George Washington Papers
Documents filtered by: Recipient="Washington, George" AND Period="Revolutionary War" AND Volume="Washington-03-19"
sorted by: editorial placement
Permanent link for this document:
https://founders.archives.gov/documents/Washington/03-19-02-0042

To George Washington from Brigadier General Anthony Wayne, 20 January 1779

From Brigadier General Anthony Wayne

Camp at Mill Stone [N.J.] 20th Jany 1779

Dear General

I have been long wishing for the pleasure of seeing you in Camp but Conclude from the Multiplicity of Buisness in which you are Engaged that it will be some time before we shall Experience that Satisfaction.

Our City is completely finished. it’s Regularity is equal to any on the Continent—& it’s Internal police at least as regular as that of Phila.

I can Assure your Excellency that we are much Improved in City Building; & that from Abstenance Soberiety Virtue &ca &ca we are become as Healthy & as Regular an Army as ever made a Winters Campaign.1

The Assembly of Pennsa meets the first day of February I shall be under the Indespen[si]ble necessity of being in Phila. at that time2—shou’d I not be favour’d with your leave of Absence sooner, I am sure your Excellency will have goodness enough to Indulge me in waiting on you there for the favour I now Solicite.
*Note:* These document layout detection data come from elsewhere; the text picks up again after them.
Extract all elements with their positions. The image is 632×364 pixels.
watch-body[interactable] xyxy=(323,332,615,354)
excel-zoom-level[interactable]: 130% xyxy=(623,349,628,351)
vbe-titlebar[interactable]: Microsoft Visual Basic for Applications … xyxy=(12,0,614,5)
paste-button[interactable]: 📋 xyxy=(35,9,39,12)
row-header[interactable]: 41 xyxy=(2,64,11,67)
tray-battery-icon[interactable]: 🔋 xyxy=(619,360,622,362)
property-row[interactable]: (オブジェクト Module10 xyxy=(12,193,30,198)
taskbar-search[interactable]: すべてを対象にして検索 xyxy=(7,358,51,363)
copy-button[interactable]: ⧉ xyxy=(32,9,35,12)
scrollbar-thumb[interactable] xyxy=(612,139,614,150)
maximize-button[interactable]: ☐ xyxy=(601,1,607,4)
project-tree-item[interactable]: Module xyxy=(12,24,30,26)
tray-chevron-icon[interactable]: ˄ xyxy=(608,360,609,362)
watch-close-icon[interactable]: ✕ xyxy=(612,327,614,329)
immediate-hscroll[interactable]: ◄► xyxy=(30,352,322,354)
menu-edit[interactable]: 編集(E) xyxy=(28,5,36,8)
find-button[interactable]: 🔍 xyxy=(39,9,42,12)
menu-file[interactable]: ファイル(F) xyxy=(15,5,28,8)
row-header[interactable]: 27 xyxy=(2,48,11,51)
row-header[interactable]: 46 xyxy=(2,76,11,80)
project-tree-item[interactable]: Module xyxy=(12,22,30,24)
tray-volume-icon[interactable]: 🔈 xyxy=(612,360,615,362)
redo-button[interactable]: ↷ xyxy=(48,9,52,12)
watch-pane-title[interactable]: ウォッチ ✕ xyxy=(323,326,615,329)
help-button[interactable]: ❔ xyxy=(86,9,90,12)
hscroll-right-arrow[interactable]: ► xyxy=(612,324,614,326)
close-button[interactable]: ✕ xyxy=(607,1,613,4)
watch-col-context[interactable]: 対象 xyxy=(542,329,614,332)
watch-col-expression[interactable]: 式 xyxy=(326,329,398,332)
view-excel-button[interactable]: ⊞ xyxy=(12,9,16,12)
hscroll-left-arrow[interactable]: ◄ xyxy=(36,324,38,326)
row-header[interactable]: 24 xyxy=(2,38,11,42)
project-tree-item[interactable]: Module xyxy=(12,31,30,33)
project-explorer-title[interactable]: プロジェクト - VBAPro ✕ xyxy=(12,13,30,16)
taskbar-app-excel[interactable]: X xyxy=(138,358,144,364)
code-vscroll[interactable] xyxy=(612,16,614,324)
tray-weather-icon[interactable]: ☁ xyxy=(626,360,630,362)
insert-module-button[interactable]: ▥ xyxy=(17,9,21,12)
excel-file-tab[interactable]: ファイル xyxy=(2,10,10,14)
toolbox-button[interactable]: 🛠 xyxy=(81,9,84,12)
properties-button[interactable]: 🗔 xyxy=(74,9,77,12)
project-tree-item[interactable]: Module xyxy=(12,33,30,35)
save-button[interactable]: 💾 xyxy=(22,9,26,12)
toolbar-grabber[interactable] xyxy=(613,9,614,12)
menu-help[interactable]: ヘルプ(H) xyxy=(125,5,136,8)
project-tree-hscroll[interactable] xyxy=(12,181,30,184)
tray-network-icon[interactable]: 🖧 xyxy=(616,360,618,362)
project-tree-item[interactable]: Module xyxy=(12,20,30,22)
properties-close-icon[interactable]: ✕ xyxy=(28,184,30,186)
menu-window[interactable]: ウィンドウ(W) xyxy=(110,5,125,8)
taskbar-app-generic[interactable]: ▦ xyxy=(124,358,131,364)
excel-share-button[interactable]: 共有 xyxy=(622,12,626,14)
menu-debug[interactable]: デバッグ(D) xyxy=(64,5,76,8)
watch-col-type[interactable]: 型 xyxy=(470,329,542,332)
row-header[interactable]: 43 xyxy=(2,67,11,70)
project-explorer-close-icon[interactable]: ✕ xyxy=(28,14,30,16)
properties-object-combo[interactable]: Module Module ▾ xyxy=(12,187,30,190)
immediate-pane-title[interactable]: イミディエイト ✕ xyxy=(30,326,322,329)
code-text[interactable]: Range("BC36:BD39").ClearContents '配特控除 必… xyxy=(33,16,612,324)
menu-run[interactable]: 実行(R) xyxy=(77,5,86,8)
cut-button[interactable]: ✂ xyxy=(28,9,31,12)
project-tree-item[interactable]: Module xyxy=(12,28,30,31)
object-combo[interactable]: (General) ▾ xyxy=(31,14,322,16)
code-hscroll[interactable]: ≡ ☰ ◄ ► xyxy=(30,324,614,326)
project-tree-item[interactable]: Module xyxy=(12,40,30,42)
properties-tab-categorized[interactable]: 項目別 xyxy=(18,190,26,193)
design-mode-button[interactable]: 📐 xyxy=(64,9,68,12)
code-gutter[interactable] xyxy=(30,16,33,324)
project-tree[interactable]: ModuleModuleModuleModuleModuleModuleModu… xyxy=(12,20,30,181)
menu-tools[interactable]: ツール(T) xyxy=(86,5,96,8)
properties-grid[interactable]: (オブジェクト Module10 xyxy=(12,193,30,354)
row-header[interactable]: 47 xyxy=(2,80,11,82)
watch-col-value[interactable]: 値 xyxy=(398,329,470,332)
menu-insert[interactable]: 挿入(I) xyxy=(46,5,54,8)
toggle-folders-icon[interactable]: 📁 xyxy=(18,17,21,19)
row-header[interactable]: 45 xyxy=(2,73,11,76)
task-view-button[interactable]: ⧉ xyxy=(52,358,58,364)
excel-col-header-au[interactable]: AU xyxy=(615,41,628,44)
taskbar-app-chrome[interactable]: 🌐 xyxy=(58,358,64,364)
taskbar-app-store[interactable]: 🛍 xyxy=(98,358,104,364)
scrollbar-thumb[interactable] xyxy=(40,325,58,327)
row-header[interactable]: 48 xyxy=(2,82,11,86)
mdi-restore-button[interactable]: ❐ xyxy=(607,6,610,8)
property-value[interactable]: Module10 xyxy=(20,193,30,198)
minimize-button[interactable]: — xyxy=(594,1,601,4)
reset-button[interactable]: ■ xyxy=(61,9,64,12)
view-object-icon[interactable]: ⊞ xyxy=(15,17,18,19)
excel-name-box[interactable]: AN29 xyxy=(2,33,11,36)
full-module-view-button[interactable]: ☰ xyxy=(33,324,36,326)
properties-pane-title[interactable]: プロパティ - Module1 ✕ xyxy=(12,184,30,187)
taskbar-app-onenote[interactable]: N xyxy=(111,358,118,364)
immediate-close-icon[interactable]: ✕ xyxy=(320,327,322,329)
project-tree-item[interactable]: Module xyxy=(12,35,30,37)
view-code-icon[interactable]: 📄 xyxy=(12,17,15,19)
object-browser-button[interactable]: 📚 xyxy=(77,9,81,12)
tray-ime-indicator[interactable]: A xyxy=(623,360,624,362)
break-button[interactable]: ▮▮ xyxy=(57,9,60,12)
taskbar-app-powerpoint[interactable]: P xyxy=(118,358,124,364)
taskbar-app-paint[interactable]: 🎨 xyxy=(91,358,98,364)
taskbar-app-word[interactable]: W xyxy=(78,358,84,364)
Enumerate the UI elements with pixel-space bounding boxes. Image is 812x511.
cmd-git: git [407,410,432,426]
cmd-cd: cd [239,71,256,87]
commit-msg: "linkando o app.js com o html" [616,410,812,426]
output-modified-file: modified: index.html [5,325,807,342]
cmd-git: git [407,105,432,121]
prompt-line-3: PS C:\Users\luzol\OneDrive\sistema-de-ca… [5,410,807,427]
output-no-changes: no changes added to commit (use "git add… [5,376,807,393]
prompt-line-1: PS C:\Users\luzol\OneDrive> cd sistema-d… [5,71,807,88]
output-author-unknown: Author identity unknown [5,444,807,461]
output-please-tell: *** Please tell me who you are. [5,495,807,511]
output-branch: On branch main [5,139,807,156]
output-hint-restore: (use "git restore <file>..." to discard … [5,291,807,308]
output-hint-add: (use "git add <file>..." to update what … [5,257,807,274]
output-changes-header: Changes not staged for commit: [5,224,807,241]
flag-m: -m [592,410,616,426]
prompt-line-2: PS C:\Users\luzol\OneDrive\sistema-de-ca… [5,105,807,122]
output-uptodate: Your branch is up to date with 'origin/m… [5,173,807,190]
Interim I am with every Sentiment of Esteem Your Excellencies most Obt & very Huml. Sert

Anty Wayne

ALS, DLC:GW.

1The Pennsylvania troops, who had been delayed in going into winter quarters, built their camp on a low-lying plain about a mile west of the confluence of the Millstone and Raritan rivers and about three miles west of the center of Middlebrook.

2Wayne went to Philadelphia in early February to attend to personal business and to lobby the Pennsylvania general assembly for passage of a bill granting the state’s Continental officers half pay for life, food and uniforms at reduced costs, exemption from taxes on state bounty lands, and widow’s pensions. Wayne addressed the assembly on 10 March urging approval of the bill, which was passed a short time later (see Nelson, Wayne description begins Paul David Nelson. Anthony Wayne: Soldier of the Early Republic. Bloomington, Ind., 1985. description ends , 88–90).